Assignment: What is the number of lines in the data below that contain "Email"? Answer with that number and no other words.

Stored items:
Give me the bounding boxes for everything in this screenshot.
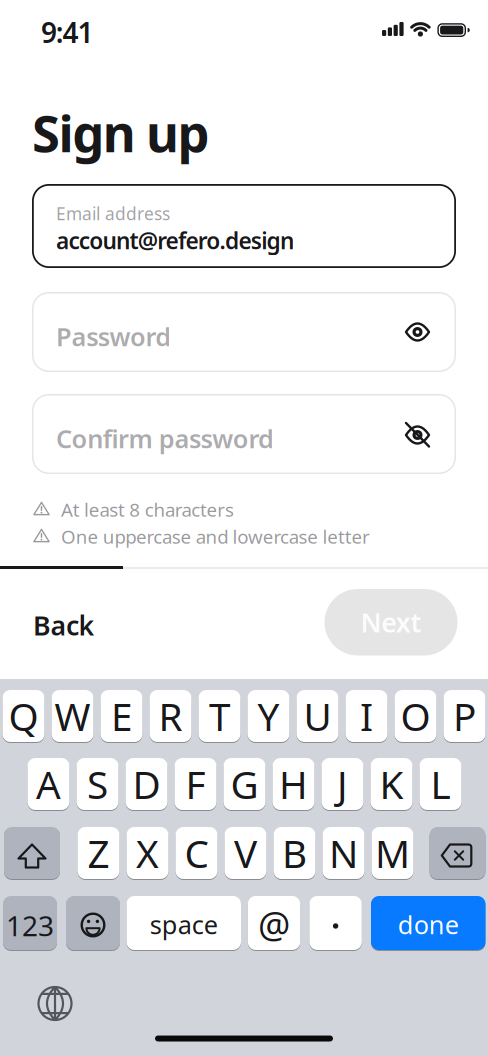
button[interactable]: K: [370, 758, 412, 810]
button[interactable]: J: [322, 758, 364, 810]
button[interactable]: T: [198, 690, 240, 742]
staticText: Back: [33, 608, 94, 643]
button[interactable]: X: [126, 827, 168, 879]
staticText: Password: [56, 320, 171, 353]
staticText: L: [430, 758, 450, 810]
button[interactable]: O: [394, 690, 436, 742]
button[interactable]: M: [372, 827, 414, 879]
button[interactable]: Confirm password: [32, 394, 456, 474]
staticText: R: [158, 690, 182, 742]
button[interactable]: G: [224, 758, 266, 810]
staticText: U: [304, 690, 332, 742]
staticText: Confirm password: [56, 422, 274, 455]
button[interactable]: Q: [2, 690, 44, 742]
button[interactable]: C: [176, 827, 218, 879]
staticText: D: [132, 758, 160, 810]
staticText: account@refero.design: [56, 226, 294, 256]
staticText: J: [337, 758, 348, 810]
button[interactable]: U: [296, 690, 338, 742]
button[interactable]: D: [126, 758, 168, 810]
staticText: K: [380, 758, 404, 810]
staticText: W: [54, 690, 90, 742]
staticText: M: [375, 827, 410, 879]
button[interactable]: space: [126, 896, 241, 950]
button[interactable]: V: [224, 827, 266, 879]
staticText: At least 8 characters: [61, 497, 234, 522]
staticText: Next: [360, 604, 422, 640]
button[interactable]: N: [322, 827, 364, 879]
staticText: done: [398, 908, 459, 941]
button[interactable]: R: [150, 690, 192, 742]
button[interactable]: 123: [3, 896, 57, 950]
staticText: Email address: [56, 202, 170, 225]
button[interactable]: F: [174, 758, 216, 810]
button[interactable]: Back: [33, 608, 94, 643]
button[interactable]: Email address: [32, 184, 456, 268]
button[interactable]: W: [52, 690, 94, 742]
button[interactable]: Password: [32, 292, 456, 372]
button[interactable]: done: [371, 896, 486, 950]
button[interactable]: @: [248, 896, 300, 950]
staticText: Sign up: [32, 99, 210, 166]
button[interactable]: E: [100, 690, 142, 742]
staticText: T: [209, 690, 230, 742]
button[interactable]: Show password: [392, 307, 442, 357]
staticText: O: [400, 690, 430, 742]
staticText: 9:41: [41, 14, 93, 51]
staticText: X: [136, 827, 159, 879]
staticText: Z: [88, 827, 110, 879]
staticText: B: [282, 827, 307, 879]
button[interactable]: Delete: [430, 827, 486, 879]
staticText: H: [279, 758, 308, 810]
button[interactable]: B: [274, 827, 316, 879]
staticText: C: [184, 827, 208, 879]
button[interactable]: Next: [324, 589, 458, 656]
staticText: N: [329, 827, 358, 879]
staticText: A: [36, 758, 61, 810]
staticText: space: [150, 908, 218, 941]
button[interactable]: Show password: [392, 410, 442, 460]
staticText: F: [186, 758, 206, 810]
staticText: @: [258, 900, 290, 948]
button[interactable]: L: [420, 758, 462, 810]
button[interactable]: Shift: [4, 827, 60, 879]
button[interactable]: S: [76, 758, 118, 810]
button[interactable]: A: [28, 758, 70, 810]
staticText: 123: [6, 907, 54, 944]
staticText: S: [87, 758, 108, 810]
staticText: G: [230, 758, 258, 810]
staticText: One uppercase and lowercase letter: [61, 524, 370, 549]
button[interactable]: Z: [78, 827, 120, 879]
staticText: I: [360, 690, 373, 742]
staticText: Y: [258, 690, 280, 742]
button[interactable]: H: [272, 758, 314, 810]
staticText: E: [111, 690, 132, 742]
staticText: V: [234, 827, 257, 879]
button[interactable]: I: [346, 690, 388, 742]
staticText: P: [453, 690, 476, 742]
staticText: Q: [8, 690, 38, 742]
button[interactable]: Period: [309, 896, 362, 950]
button[interactable]: Next keyboard: [27, 976, 83, 1032]
button[interactable]: Emoji: [66, 896, 120, 950]
button[interactable]: P: [444, 690, 486, 742]
button[interactable]: Y: [248, 690, 290, 742]
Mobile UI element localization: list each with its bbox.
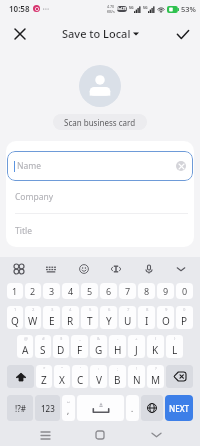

Output for this task: 2